# [Raw data]
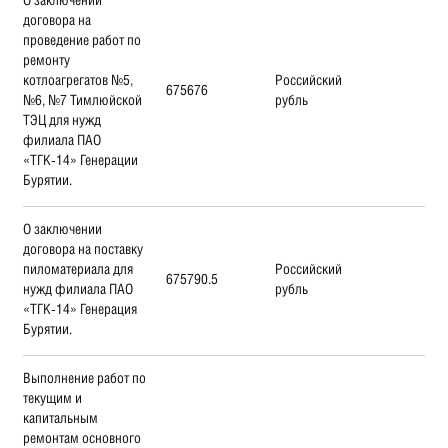
договора на
проведение работ по
ремонту
котлоагрегатов №5,
Российский
675676
№6, №7 Тимлюйской
рубль
ТЭЦ для нужд
филиала ПАО
«ТГК-14» Генерации
Бурятии.
О заключении
договора на поставку
пиломатериала для
Российский
675790.5
нужд филиала ПАО
рубль
«ТГК-14» Генерация
Бурятии.
Выполнение работ по
текущим и
капитальным
ремонтам основного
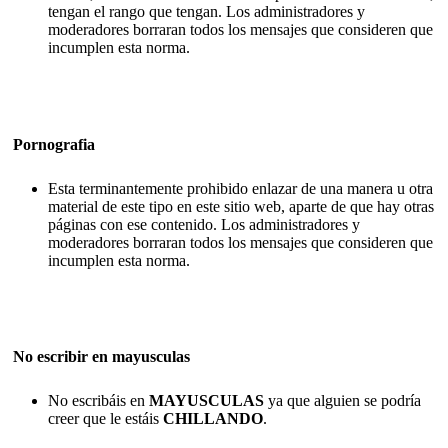
tengan el rango que tengan. Los administradores y
moderadores borraran todos los mensajes que consideren que
incumplen esta norma.
Pornografia
Esta terminantemente prohibido enlazar de una manera u otra
material de este tipo en este sitio web, aparte de que hay otras
páginas con ese contenido. Los administradores y
moderadores borraran todos los mensajes que consideren que
incumplen esta norma.
No escribir en mayusculas
No escribáis en
MAYUSCULAS
ya que alguien se podría
creer que le estáis
CHILLANDO
.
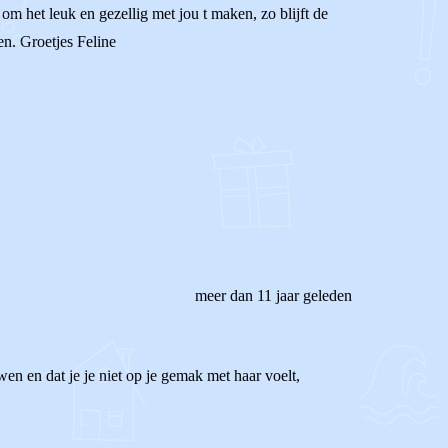
om het leuk en gezellig met jou t maken, zo blijft de
len. Groetjes Feline
meer dan 11 jaar geleden
 wen en dat je je niet op je gemak met haar voelt,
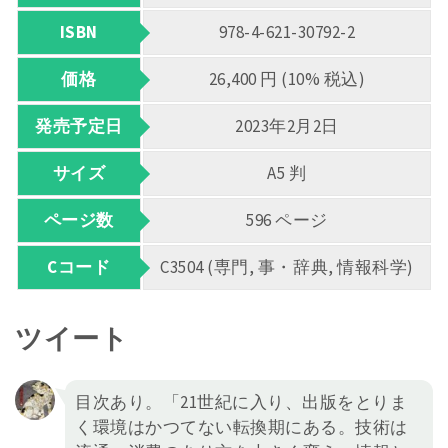
ISBN
978-4-621-30792-2
価格
26,400 円 (10% 税込)
発売予定日
2023年2月2日
サイズ
A5 判
ページ数
596 ページ
Cコード
C3504 (専門, 事・辞典, 情報科学)
ツイート
目次あり。「21世紀に入り、出版をとりま
く環境はかつてない転換期にある。技術は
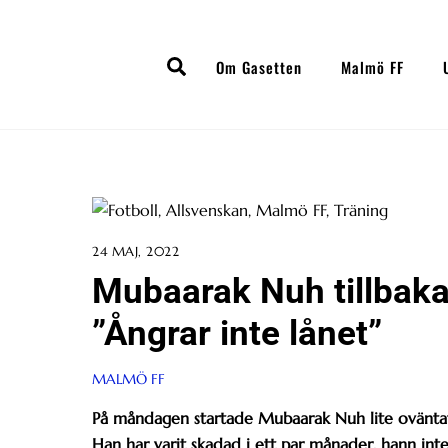
Skip
to
Search
content
Om Gasetten
Malmö FF
24 MAJ, 2022
Mubaarak Nuh tillbaka
”Ångrar inte lånet”
MALMÖ FF
På måndagen startade Mubaarak Nuh lite oväntat
Han har varit skadad i ett par månader, hann inte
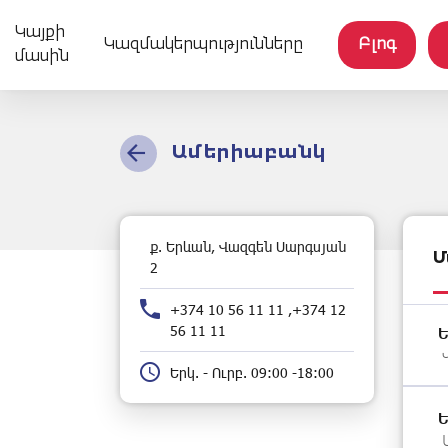
Կայքի
Կազմակերպությունները
Բլոգ
մասին
Ամերիաբանկ
ք. Երևան, Վազգեն Սարգսյան
Մ
2
+374 10 56 11 11 ,+374 12
56 11 11
Երկ. - Ուրբ. 09:00 -18:00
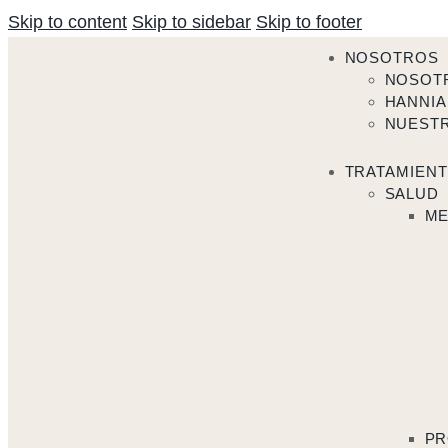
Skip to content
Skip to sidebar
Skip to footer
NOSOTROS
NOSOT
HANNIA
NUEST
TRATAMIEN
SALUD
ME
PR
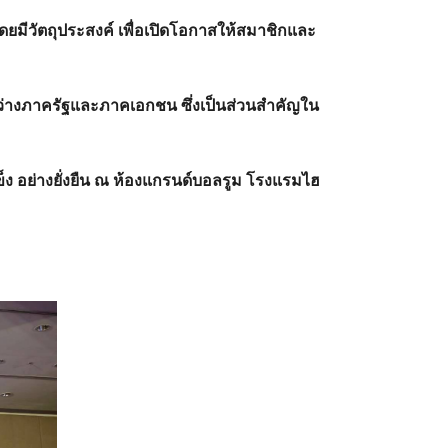
มีวัตถุประสงค์ เพื่อเปิดโอกาสให้สมาชิกและ
หว่างภาครัฐและภาคเอกชน ซึ่งเป็นส่วนสำคัญใน
อย่างยั่งยืน ณ ห้องแกรนด์บอลรูม โรงแรมไฮ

# [Instructions for the task]
Select and copy every line from the records that includes the word "administradores".

# [Reply]
tengan el rango que tengan. Los administradores y
páginas con ese contenido. Los administradores y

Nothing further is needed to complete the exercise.